__What is expected__:
For the data that follows, report how many lines include the string "Lapas", and write the number alone.

__Exercise data__:
──────

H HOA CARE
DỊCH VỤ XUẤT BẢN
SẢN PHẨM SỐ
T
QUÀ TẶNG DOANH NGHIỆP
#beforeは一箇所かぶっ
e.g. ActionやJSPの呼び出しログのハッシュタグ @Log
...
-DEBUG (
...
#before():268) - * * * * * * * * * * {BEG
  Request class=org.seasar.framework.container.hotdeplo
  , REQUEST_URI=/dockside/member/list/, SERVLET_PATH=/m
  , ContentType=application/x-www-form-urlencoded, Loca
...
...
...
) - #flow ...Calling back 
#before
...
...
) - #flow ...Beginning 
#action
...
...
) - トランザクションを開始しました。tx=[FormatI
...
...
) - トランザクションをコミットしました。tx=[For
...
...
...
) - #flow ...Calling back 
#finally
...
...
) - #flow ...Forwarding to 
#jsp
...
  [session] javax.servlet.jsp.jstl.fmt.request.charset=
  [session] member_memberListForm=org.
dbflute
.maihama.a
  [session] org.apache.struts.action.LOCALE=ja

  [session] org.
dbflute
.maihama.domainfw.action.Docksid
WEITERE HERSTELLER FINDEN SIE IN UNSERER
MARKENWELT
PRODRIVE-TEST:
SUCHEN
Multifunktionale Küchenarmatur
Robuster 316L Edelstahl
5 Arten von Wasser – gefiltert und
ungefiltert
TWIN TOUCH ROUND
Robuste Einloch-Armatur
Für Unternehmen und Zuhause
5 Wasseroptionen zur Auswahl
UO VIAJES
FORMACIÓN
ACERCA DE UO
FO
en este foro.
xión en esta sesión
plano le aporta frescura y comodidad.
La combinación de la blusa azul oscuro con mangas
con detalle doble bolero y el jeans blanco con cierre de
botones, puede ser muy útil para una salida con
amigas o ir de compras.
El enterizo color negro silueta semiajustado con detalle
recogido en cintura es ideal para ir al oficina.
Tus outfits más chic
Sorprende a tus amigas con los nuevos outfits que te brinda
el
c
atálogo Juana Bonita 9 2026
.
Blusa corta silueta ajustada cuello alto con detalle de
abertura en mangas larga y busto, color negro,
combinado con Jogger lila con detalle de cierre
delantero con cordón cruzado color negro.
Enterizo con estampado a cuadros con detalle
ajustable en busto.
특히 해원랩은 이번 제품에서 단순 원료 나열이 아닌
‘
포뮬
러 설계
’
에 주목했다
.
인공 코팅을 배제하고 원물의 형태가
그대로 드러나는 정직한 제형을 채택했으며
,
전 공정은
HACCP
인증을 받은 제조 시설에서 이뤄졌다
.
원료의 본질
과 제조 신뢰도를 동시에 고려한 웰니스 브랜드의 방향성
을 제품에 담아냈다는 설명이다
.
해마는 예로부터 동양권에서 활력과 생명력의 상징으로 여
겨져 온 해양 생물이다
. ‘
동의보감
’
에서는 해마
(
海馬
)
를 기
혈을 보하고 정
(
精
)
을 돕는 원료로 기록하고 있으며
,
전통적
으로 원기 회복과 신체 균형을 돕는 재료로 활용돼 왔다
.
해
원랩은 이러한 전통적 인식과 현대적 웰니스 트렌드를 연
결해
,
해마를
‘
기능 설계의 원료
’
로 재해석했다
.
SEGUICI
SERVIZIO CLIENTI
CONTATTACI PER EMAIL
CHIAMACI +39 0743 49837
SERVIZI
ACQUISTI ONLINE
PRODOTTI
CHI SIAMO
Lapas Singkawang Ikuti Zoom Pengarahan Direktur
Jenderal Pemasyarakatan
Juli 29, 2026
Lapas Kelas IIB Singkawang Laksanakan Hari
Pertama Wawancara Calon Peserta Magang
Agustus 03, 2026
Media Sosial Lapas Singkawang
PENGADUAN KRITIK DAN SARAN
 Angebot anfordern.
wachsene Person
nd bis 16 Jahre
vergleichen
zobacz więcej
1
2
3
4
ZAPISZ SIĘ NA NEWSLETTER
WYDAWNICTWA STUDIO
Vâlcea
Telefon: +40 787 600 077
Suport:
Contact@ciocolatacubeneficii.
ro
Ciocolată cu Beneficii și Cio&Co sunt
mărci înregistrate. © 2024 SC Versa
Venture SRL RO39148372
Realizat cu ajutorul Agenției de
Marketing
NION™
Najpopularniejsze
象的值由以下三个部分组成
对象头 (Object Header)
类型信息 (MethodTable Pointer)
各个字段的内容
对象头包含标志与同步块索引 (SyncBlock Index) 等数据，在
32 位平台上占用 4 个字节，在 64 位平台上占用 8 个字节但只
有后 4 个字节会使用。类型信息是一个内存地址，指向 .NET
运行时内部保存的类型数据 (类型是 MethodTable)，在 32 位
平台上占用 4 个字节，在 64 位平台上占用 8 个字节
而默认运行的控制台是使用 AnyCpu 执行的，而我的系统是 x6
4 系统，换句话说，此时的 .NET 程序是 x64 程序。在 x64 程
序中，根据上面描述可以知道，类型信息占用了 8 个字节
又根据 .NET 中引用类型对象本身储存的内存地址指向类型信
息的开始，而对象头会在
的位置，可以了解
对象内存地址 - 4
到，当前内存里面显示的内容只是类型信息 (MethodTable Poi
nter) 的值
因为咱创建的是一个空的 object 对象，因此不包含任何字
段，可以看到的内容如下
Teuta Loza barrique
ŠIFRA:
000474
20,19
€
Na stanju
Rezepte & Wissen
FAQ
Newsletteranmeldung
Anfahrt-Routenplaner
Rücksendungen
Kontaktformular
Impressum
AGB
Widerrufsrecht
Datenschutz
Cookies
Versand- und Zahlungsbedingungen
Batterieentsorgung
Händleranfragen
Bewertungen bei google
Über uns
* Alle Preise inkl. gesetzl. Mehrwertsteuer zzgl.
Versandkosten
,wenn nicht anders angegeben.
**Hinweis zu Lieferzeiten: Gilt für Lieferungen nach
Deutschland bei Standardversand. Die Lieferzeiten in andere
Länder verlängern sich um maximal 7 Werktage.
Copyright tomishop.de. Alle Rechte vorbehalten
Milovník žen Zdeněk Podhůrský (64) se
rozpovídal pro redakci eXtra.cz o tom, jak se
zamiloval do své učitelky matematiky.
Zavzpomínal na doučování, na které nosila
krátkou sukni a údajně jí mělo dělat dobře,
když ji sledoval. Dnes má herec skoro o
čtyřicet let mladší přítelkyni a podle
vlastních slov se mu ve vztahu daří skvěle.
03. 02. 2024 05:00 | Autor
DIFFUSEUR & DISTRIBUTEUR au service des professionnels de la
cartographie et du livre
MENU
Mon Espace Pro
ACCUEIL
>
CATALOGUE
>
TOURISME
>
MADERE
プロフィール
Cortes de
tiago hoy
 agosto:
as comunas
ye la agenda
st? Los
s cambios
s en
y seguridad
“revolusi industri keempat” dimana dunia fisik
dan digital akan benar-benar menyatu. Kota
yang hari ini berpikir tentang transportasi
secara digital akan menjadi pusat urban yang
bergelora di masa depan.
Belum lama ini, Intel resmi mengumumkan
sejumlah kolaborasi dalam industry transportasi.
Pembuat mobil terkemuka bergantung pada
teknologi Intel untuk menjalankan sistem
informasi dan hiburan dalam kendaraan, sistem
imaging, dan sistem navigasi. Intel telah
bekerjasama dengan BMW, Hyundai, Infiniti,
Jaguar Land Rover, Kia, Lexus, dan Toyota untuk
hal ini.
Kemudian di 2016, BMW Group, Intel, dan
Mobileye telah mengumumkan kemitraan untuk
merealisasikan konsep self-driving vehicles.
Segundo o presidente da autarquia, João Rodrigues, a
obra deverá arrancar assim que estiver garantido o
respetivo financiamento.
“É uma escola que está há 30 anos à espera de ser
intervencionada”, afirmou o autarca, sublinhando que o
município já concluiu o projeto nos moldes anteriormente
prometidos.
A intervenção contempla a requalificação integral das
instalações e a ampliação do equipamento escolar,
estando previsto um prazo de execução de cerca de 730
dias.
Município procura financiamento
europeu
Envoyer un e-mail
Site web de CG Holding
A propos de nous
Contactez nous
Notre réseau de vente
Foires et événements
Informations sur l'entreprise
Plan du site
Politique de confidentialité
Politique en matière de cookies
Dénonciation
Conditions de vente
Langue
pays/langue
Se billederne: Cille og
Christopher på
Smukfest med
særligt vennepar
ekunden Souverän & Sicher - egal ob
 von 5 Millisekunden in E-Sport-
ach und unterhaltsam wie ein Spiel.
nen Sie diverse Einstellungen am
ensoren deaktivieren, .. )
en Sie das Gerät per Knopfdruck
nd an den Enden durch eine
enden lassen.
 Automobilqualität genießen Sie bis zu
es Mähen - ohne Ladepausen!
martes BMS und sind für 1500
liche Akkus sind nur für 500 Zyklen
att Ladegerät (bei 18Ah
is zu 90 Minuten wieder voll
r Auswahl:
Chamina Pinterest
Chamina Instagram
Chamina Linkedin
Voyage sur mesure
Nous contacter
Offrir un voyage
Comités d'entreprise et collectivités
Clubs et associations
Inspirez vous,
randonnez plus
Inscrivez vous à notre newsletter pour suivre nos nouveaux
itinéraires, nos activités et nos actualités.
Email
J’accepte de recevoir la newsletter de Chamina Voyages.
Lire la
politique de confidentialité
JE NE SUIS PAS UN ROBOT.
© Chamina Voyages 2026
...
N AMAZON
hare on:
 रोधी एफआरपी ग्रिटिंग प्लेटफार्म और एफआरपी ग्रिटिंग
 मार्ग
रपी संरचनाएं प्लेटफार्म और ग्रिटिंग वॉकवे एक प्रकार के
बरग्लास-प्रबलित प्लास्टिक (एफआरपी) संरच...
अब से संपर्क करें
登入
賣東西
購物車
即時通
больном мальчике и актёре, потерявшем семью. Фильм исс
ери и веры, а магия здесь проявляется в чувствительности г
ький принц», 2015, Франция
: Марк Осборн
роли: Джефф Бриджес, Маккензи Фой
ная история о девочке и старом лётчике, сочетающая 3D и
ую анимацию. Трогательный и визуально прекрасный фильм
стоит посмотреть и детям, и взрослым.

──────

__Response to this exercise__:
3